### Your instructions:
Every line of the listing that holds the word "boýnuňda" should be returned.

★ ★ ★ ★

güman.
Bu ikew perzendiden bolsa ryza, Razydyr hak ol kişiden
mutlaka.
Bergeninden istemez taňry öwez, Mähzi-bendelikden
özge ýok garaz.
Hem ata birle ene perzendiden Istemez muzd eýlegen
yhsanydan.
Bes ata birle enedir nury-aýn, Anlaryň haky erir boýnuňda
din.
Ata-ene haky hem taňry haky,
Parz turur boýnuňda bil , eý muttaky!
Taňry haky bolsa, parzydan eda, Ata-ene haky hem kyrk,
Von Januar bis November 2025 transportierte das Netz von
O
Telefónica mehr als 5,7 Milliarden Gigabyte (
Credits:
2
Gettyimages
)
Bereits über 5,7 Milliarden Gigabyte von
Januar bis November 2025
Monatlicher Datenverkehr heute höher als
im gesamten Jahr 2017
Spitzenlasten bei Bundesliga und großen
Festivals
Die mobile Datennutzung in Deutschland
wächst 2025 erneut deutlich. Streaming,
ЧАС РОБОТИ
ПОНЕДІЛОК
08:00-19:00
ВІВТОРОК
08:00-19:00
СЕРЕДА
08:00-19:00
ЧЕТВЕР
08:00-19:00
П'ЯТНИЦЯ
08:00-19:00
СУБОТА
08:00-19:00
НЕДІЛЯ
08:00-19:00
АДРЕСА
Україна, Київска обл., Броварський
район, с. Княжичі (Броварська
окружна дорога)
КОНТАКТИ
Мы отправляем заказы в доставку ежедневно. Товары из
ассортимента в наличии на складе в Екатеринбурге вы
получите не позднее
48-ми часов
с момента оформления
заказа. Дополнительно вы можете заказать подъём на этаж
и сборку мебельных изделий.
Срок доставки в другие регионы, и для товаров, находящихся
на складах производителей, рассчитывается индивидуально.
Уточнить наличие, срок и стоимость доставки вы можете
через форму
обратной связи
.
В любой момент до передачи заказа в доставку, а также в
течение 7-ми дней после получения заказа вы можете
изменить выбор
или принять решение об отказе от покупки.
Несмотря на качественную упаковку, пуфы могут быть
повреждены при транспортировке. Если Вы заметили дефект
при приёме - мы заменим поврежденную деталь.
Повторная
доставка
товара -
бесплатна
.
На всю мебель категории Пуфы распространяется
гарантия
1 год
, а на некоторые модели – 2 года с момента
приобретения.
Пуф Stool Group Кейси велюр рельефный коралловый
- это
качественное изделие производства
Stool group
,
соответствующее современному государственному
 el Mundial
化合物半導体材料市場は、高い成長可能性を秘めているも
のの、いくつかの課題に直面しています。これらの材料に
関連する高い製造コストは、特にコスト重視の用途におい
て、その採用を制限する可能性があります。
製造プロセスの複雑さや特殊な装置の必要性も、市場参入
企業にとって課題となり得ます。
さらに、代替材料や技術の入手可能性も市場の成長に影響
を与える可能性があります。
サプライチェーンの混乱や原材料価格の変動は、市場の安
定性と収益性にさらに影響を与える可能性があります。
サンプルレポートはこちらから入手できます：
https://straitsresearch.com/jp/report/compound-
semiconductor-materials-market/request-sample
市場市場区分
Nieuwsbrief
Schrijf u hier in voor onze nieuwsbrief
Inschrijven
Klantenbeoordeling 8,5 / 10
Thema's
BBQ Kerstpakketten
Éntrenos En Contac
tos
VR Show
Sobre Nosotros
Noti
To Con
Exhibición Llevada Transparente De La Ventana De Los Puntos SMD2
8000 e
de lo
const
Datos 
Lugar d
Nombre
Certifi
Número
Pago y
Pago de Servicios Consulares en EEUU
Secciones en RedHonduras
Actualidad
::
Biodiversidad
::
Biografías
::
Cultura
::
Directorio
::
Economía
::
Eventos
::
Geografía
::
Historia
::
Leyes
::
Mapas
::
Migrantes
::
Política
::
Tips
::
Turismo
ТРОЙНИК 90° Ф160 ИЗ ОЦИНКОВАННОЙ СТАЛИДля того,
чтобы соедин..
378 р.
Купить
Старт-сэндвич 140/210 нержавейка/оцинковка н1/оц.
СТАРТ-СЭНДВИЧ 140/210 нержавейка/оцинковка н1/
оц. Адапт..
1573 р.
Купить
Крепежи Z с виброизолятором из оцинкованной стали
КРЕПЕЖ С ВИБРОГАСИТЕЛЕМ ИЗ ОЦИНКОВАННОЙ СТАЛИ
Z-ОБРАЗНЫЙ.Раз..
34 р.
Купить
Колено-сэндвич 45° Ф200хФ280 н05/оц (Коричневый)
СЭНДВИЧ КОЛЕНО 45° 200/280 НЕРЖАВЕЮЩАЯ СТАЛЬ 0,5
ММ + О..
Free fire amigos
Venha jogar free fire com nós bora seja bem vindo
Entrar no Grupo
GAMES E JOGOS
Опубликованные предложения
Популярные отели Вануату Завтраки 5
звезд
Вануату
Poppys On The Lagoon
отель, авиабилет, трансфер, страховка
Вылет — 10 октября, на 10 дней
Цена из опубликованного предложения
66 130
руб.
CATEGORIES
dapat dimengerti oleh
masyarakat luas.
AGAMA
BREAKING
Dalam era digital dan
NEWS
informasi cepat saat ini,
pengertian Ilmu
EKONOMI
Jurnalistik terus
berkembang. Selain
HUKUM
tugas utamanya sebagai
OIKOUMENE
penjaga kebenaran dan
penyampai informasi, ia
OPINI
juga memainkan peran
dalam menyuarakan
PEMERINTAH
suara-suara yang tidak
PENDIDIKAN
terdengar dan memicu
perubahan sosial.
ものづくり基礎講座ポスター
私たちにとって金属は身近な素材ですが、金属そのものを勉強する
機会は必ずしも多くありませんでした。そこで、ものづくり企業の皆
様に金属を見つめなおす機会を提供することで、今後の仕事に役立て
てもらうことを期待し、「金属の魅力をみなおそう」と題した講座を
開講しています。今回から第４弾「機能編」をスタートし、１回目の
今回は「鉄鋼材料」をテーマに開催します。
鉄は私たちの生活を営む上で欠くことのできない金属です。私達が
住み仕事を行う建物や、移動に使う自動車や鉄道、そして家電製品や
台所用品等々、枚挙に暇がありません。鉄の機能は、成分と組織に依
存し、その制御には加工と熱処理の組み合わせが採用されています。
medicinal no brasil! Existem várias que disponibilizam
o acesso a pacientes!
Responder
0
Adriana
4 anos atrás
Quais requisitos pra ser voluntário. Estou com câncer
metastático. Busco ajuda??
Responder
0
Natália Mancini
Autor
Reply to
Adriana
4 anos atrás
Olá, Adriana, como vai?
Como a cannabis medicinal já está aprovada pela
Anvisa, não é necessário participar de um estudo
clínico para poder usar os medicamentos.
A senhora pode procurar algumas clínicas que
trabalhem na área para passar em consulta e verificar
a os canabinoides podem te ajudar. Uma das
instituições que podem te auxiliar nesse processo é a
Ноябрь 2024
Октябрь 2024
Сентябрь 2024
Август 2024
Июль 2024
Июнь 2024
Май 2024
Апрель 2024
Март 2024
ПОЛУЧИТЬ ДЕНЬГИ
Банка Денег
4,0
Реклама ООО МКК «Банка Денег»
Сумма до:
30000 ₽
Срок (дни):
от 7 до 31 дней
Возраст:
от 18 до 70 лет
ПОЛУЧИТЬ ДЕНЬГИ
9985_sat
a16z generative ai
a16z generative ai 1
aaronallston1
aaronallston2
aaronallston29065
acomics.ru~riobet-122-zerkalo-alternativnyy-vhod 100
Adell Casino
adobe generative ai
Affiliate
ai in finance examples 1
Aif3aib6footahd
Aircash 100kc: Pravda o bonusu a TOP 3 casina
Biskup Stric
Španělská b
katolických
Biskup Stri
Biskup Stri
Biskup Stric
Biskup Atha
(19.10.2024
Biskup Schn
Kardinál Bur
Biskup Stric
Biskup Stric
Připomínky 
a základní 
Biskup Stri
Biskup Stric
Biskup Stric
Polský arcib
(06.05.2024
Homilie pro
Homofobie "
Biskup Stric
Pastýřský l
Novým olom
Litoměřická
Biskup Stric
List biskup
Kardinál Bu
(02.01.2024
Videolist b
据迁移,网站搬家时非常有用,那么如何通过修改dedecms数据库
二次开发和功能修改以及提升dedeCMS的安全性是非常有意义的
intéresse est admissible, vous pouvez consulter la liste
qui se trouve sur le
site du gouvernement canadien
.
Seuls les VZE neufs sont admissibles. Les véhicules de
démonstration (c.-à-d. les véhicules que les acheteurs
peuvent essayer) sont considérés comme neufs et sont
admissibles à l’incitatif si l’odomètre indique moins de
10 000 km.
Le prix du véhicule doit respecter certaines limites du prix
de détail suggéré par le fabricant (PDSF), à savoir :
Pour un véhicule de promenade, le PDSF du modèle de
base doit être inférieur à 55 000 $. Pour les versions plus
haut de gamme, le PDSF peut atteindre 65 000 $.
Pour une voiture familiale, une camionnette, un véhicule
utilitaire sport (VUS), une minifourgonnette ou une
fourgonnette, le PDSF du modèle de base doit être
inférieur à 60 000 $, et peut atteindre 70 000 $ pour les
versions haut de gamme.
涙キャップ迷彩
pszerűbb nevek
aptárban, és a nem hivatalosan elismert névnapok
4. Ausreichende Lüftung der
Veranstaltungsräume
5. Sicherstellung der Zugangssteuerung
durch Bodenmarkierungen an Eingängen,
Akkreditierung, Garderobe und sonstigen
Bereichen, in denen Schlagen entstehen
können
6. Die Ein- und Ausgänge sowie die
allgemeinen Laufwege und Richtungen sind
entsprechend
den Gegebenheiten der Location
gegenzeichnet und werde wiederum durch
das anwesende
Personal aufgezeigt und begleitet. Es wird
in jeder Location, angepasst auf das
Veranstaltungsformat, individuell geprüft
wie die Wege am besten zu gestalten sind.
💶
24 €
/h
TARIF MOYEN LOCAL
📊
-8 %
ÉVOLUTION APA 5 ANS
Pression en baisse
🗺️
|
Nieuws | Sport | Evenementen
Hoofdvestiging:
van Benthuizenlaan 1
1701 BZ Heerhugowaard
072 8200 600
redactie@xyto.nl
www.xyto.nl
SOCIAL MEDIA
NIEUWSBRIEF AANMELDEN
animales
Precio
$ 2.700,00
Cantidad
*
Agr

★ ★ ★ ★

### Written response:
Bes ata birle enedir nury-aýn, Anlaryň haky erir boýnuňda
Parz turur boýnuňda bil , eý muttaky!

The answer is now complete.